[Dataset entries]
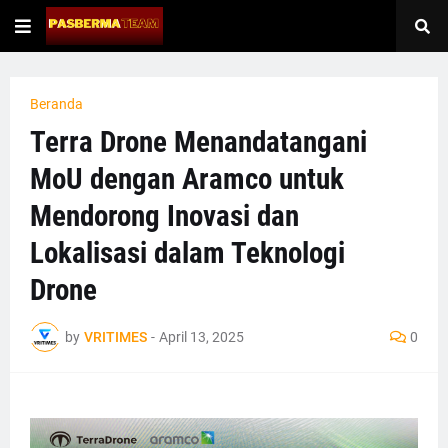
Beranda
Terra Drone Menandatangani
MoU dengan Aramco untuk
Mendorong Inovasi dan
Lokalisasi dalam Teknologi
Drone
by
VRITIMES
-
April 13, 2025
0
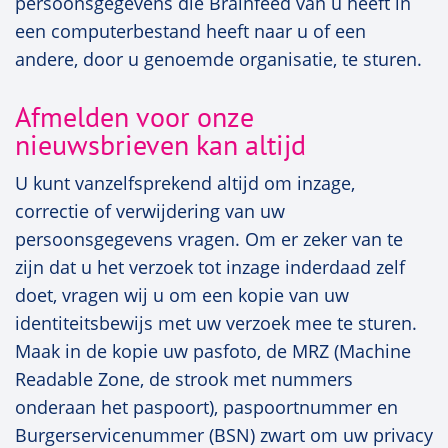
persoonsgegevens die Brainfeed van u heeft in
een computerbestand heeft naar u of een
andere, door u genoemde organisatie, te sturen.
Afmelden voor onze
nieuwsbrieven kan altijd
U kunt vanzelfsprekend altijd om inzage,
correctie of verwijdering van uw
persoonsgegevens vragen. Om er zeker van te
zijn dat u het verzoek tot inzage inderdaad zelf
doet, vragen wij u om een kopie van uw
identiteitsbewijs met uw verzoek mee te sturen.
Maak in de kopie uw pasfoto, de MRZ (Machine
Readable Zone, de strook met nummers
onderaan het paspoort), paspoortnummer en
Burgerservicenummer (BSN) zwart om uw privacy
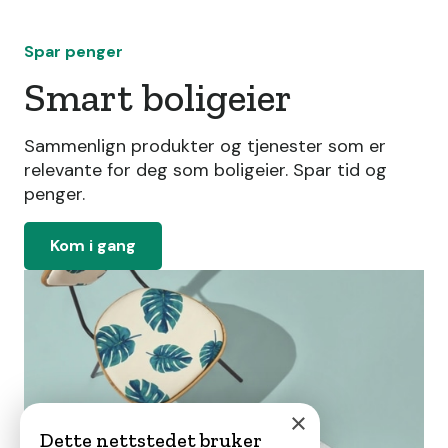
Spar penger
Smart boligeier
Sammenlign produkter og tjenester som er
relevante for deg som boligeier. Spar tid og
penger.
Kom i gang
×
Dette nettstedet bruker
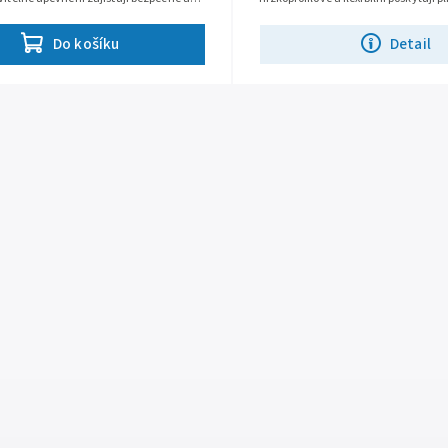
sazení
pohybu a mohou být pohodlně...
Do košíku
Detail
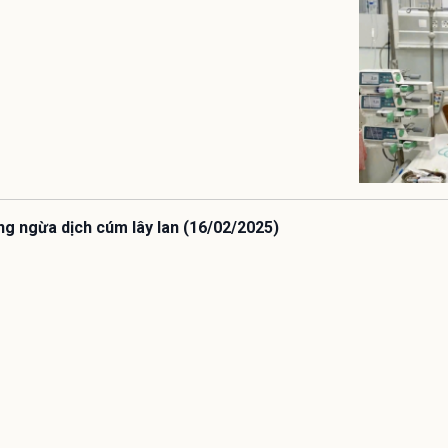
ng ngừa dịch cúm lây lan (16/02/2025)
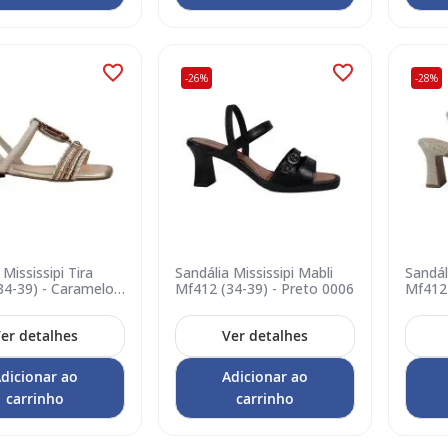
-26%
-28%
 Mississipi Tira
Sandália Mississipi Mabli
Sandál
34-39) - Caramelo
Mf412 (34-39) - Preto 0006
Mf412
otton 0005
0002
er detalhes
Ver detalhes
dicionar ao
Adicionar ao
carrinho
carrinho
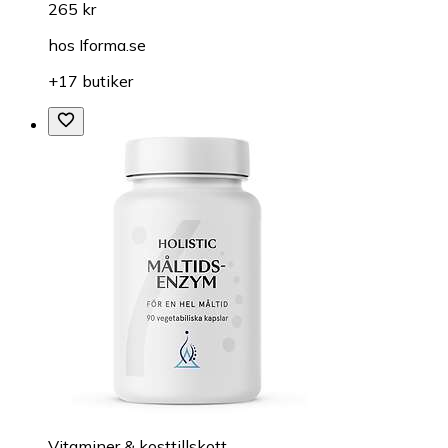
265 kr
hos
Iforma.se
+17 butiker
Vitaminer & kosttillskott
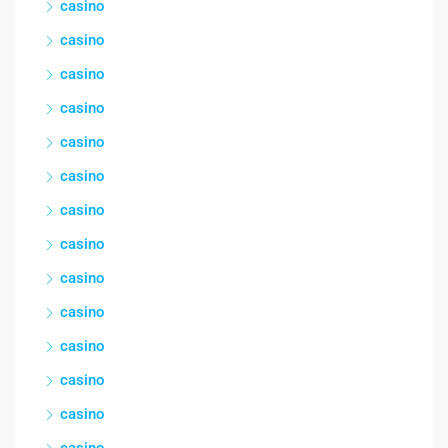
casino
casino
casino
casino
casino
casino
casino
casino
casino
casino
casino
casino
casino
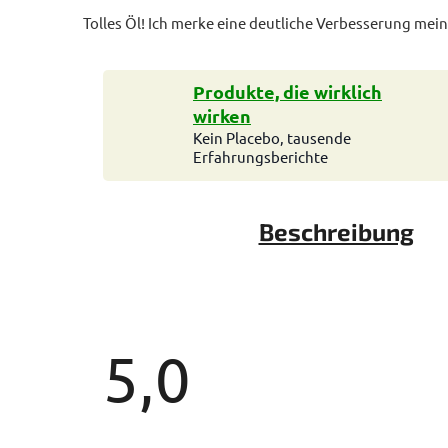
Tolles Öl! Ich merke eine deutliche Verbesserung me
Produkte, die wirklich
wirken
Kein Placebo, tausende
Erfahrungsberichte
Beschreibung
5,0
Die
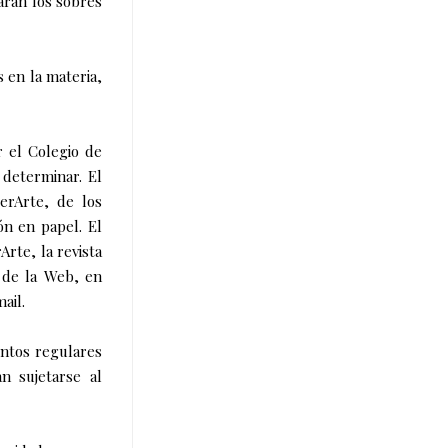
arán los sobres
 en la materia,
 el Colegio de
determinar. El
berArte, de los
ón en papel. El
Arte, la revista
s de la Web, en
ail.
entos regulares
n sujetarse al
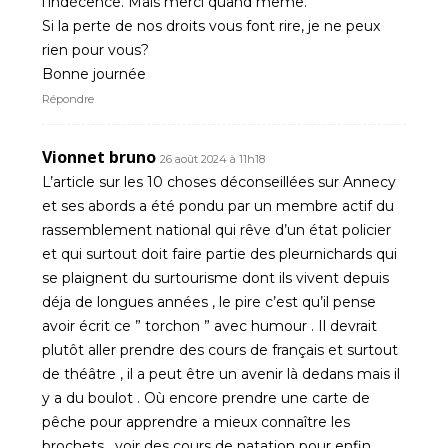
l’indécence. Mais merci quand même.
Si la perte de nos droits vous font rire, je ne peux
rien pour vous?
Bonne journée
Répondre
Vionnet bruno
26 août 2024 à 11h18
L’article sur les 10 choses déconseillées sur Annecy
et ses abords a été pondu par un membre actif du
rassemblement national qui rêve d’un état policier
et qui surtout doit faire partie des pleurnichards qui
se plaignent du surtourisme dont ils vivent depuis
déja de longues années , le pire c’est qu’il pense
avoir écrit ce ” torchon ” avec humour . Il devrait
plutôt aller prendre des cours de français et surtout
de théâtre , il a peut être un avenir là dedans mais il
y a du boulot . Où encore prendre une carte de
pêche pour apprendre a mieux connaître les
brochets , voir des cours de natation pour enfin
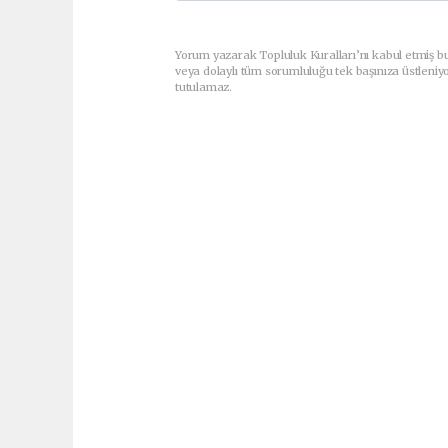
Yorum yazarak Topluluk Kuralları’nı kabul etmiş b
veya dolaylı tüm sorumluluğu tek başınıza üstleniy
tutulamaz.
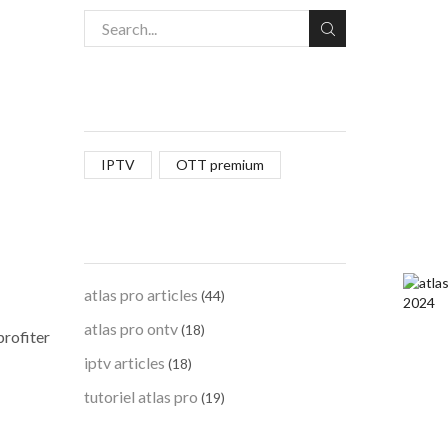
LES TAGS DES ARTICLES
IPTV
OTT premium
LES CATEGORIES
atlas pro articles
(44)
atlas pro ontv
(18)
profiter
iptv articles
(18)
tutoriel atlas pro
(19)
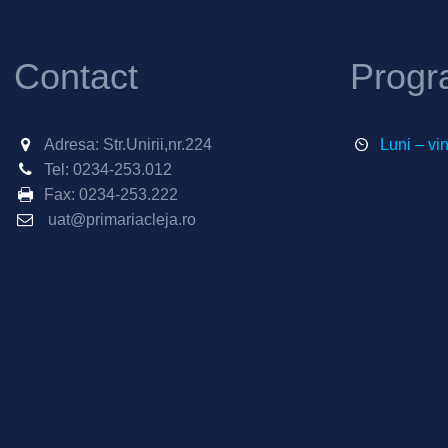
Contact
Progr
Adresa: Str.Unirii,nr.224
Luni – vi
Tel:
0234-253.012
Fax:
0234-253.222
uat@primariacleja.ro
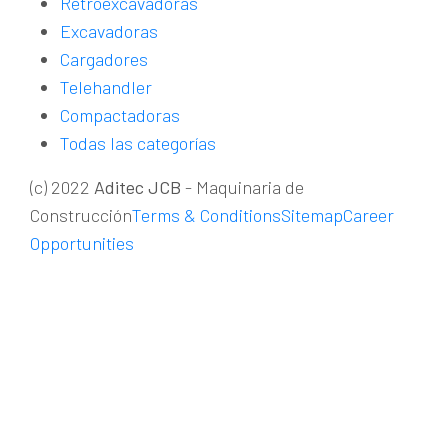
Retroexcavadoras
Excavadoras
Cargadores
Telehandler
Compactadoras
Todas las categorías
(c) 2022
Aditec JCB
- Maquinaria de
Construcción
Terms & Conditions
Sitemap
Career
Opportunities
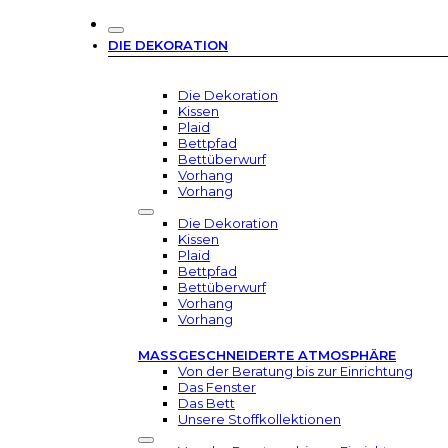
DIE DEKORATION
Die Dekoration
Kissen
Plaid
Bettpfad
Bettüberwurf
Vorhang
Vorhang
Die Dekoration
Kissen
Plaid
Bettpfad
Bettüberwurf
Vorhang
Vorhang
MASSGESCHNEIDERTE ATMOSPHÄRE
Von der Beratung bis zur Einrichtung
Das Fenster
Das Bett
Unsere Stoffkollektionen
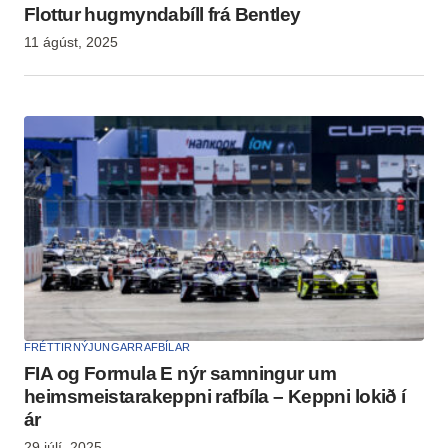
Flottur hugmyndabíll frá Bentley
11 ágúst, 2025
FRÉTTIR
NÝJUNGAR
RAFBÍLAR
FIA og Formula E nýr samningur um
heimsmeistarakeppni rafbíla – Keppni lokið í
ár
29 júlí, 2025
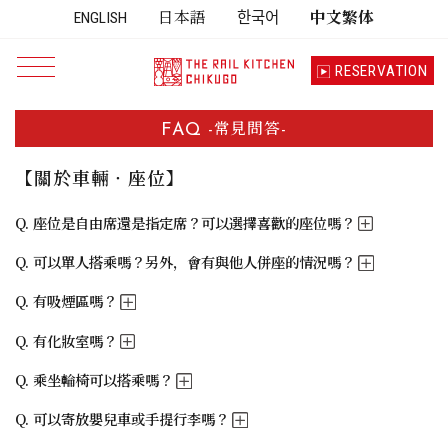
ENGLISH
日本語
한국어
中文繁体
RESERVATION
Menu open
TOP
FAQ
常見問答
CUISINE
【關於車輛‧座位】
SPECIALITY
座位是自由席還是指定席？可以選擇喜歡的座位嗎？
TIME TABLE
可以單人搭乘嗎？另外，會有與他人併座的情況嗎？
ABOUT
有吸煙區嗎？
SIGHTSEEING
有化妝室嗎？
CONCIERGE
乘坐輪椅可以搭乘嗎？
可以寄放嬰兒車或手提行李嗎？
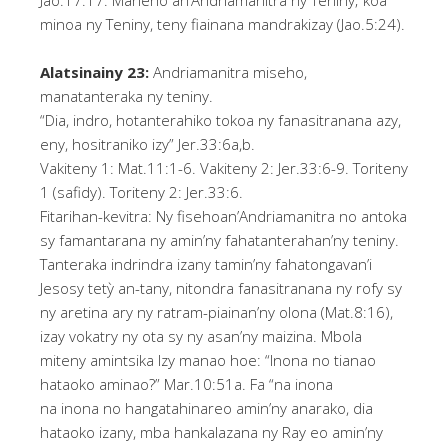
Jao.17:17. Maneho an’Andriamanitra ny Teniny; koa
minoa ny Teniny, teny fiainana mandrakizay (Jao.5:24).
Alatsinainy 23:
Andriamanitra miseho,
manatanteraka ny teniny.
“Dia, indro, hotanterahiko tokoa ny fanasitranana azy,
eny, hositraniko izy” Jer.33:6a,b.
Vakiteny 1: Mat.11:1-6. Vakiteny 2: Jer.33:6-9. Toriteny
1 (safidy). Toriteny 2: Jer.33:6.
Fitarihan-kevitra: Ny fisehoan’Andriamanitra no antoka
sy famantarana ny amin’ny fahatanterahan’ny teniny.
Tanteraka indrindra izany tamin’ny fahatongavan’i
Jesosy tetỳ an-tany, nitondra fanasitranana ny rofy sy
ny aretina ary ny ratram-piainan’ny olona (Mat.8:16),
izay vokatry ny ota sy ny asan’ny maizina. Mbola
miteny amintsika Izy manao hoe: “Inona no tianao
hataoko aminao?” Mar.10:51a. Fa “na inona
na inona no hangatahinareo amin’ny anarako, dia
hataoko izany, mba hankalazana ny Ray eo amin’ny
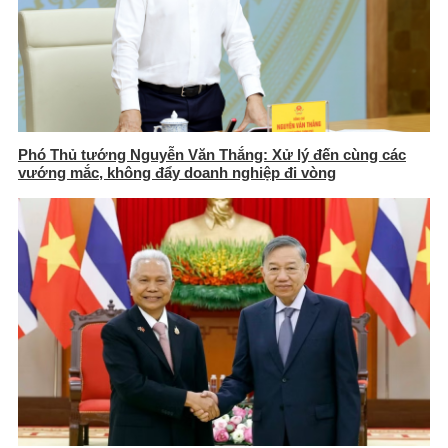
Phó Thủ tướng Nguyễn Văn Thắng: Xử lý đến cùng các
vướng mắc, không đẩy doanh nghiệp đi vòng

Work task = Every record above should be duplicated precisely, with the images removed.

Result for this task =
Beranda
Terra Drone Menandatangani
MoU dengan Aramco untuk
Mendorong Inovasi dan
Lokalisasi dalam Teknologi
Drone
by
VRITIMES
-
April 13, 2025
0
persoonsgegevens die Brainfeed van u heeft in
een computerbestand heeft naar u of een
andere, door u genoemde organisatie, te sturen.
Afmelden voor onze
nieuwsbrieven kan altijd
U kunt vanzelfsprekend altijd om inzage,
correctie of verwijdering van uw
persoonsgegevens vragen. Om er zeker van te
zijn dat u het verzoek tot inzage inderdaad zelf
doet, vragen wij u om een kopie van uw
identiteitsbewijs met uw verzoek mee te sturen.
Maak in de kopie uw pasfoto, de MRZ (Machine
Readable Zone, de strook met nummers
onderaan het paspoort), paspoortnummer en
Burgerservicenummer (BSN) zwart om uw privacy
Spar penger
Smart boligeier
Sammenlign produkter og tjenester som er
relevante for deg som boligeier. Spar tid og
penger.
Kom i gang
×
Dette nettstedet bruker
sazení
pohybu a mohou být pohodlně...
Do košíku
Detail
ng ngừa dịch cúm lây lan (16/02/2025)
-26%
-28%
 Mississipi Tira
Sandália Mississipi Mabli
Sandál
34-39) - Caramelo
Mf412 (34-39) - Preto 0006
Mf412
otton 0005
0002
er detalhes
Ver detalhes
dicionar ao
Adicionar ao
carrinho
carrinho
265 kr
hos
Iforma.se
+17 butiker
Vitaminer & kosttillskott
casino
casino
casino
casino
casino
casino
casino
casino
casino
casino
casino
casino
casino
Tolles Öl! Ich merke eine deutliche Verbesserung me
Produkte, die wirklich
wirken
Kein Placebo, tausende
Erfahrungsberichte
Beschreibung
5,0
Die
arán los sobres
 en la materia,
 el Colegio de
determinar. El
berArte, de los
ón en papel. El
Arte, la revista
s de la Web, en
ail.
entos regulares
n sujetarse al
l’indécence. Mais merci quand même.
Si la perte de nos droits vous font rire, je ne peux
rien pour vous?
Bonne journée
Répondre
Vionnet bruno
26 août 2024 à 11h18
L’article sur les 10 choses déconseillées sur Annecy
et ses abords a été pondu par un membre actif du
rassemblement national qui rêve d’un état policier
et qui surtout doit faire partie des pleurnichards qui
se plaignent du surtourisme dont ils vivent depuis
déja de longues années , le pire c’est qu’il pense
avoir écrit ce ” torchon ” avec humour . Il devrait
plutôt aller prendre des cours de français et surtout
de théâtre , il a peut être un avenir là dedans mais il
y a du boulot . Où encore prendre une carte de
pêche pour apprendre a mieux connaître les
brochets , voir des cours de natation pour enfin
Yorum yazarak Topluluk Kuralları’nı kabul etmiş b
veya dolaylı tüm sorumluluğu tek başınıza üstleniy
tutulamaz.
LES TAGS DES ARTICLES
IPTV
OTT premium
LES CATEGORIES
atlas pro articles
(44)
atlas pro ontv
(18)
profiter
iptv articles
(18)
tutoriel atlas pro
(19)
Contact
Progr
Adresa: Str.Unirii,nr.224
Luni – vi
Tel:
0234-253.012
Fax:
0234-253.222
uat@primariacleja.ro
Retroexcavadoras
Excavadoras
Cargadores
Telehandler
Compactadoras
Todas las categorías
(c) 2022
Aditec JCB
- Maquinaria de
Construcción
Terms & Conditions
Sitemap
Career
Opportunities
DIE DEKORATION
Die Dekoration
Kissen
Plaid
Bettpfad
Bettüberwurf
Vorhang
Vorhang
Die Dekoration
Kissen
Plaid
Bettpfad
Bettüberwurf
Vorhang
Vorhang
MASSGESCHNEIDERTE ATMOSPHÄRE
Von der Beratung bis zur Einrichtung
Das Fenster
Das Bett
Unsere Stoffkollektionen
Flottur hugmyndabíll frá Bentley
11 ágúst, 2025
FRÉTTIR
NÝJUNGAR
RAFBÍLAR
FIA og Formula E nýr samningur um
heimsmeistarakeppni rafbíla – Keppni lokið í
ár
29 júlí, 2025
ENGLISH
日本語
한국어
中文繁体
RESERVATION
Menu open
TOP
FAQ
常見問答
CUISINE
【關於車輛‧座位】
SPECIALITY
座位是自由席還是指定席？可以選擇喜歡的座位嗎？
TIME TABLE
可以單人搭乘嗎？另外，會有與他人併座的情況嗎？
ABOUT
有吸煙區嗎？
SIGHTSEEING
有化妝室嗎？
CONCIERGE
乘坐輪椅可以搭乘嗎？
可以寄放嬰兒車或手提行李嗎？
Jao.17:17. Maneho an’Andriamanitra ny Teniny; koa
minoa ny Teniny, teny fiainana mandrakizay (Jao.5:24).
Alatsinainy 23:
Andriamanitra miseho,
manatanteraka ny teniny.
“Dia, indro, hotanterahiko tokoa ny fanasitranana azy,
eny, hositraniko izy” Jer.33:6a,b.
Vakiteny 1: Mat.11:1-6. Vakiteny 2: Jer.33:6-9. Toriteny
1 (safidy). Toriteny 2: Jer.33:6.
Fitarihan-kevitra: Ny fisehoan’Andriamanitra no antoka
sy famantarana ny amin’ny fahatanterahan’ny teniny.
Tanteraka indrindra izany tamin’ny fahatongavan’i
Jesosy tetỳ an-tany, nitondra fanasitranana ny rofy sy
ny aretina ary ny ratram-piainan’ny olona (Mat.8:16),
izay vokatry ny ota sy ny asan’ny maizina. Mbola
miteny amintsika Izy manao hoe: “Inona no tianao
hataoko aminao?” Mar.10:51a. Fa “na inona
na inona no hangatahinareo amin’ny anarako, dia
hataoko izany, mba hankalazana ny Ray eo amin’ny
Phó Thủ tướng Nguyễn Văn Thắng: Xử lý đến cùng các
vướng mắc, không đẩy doanh nghiệp đi vòng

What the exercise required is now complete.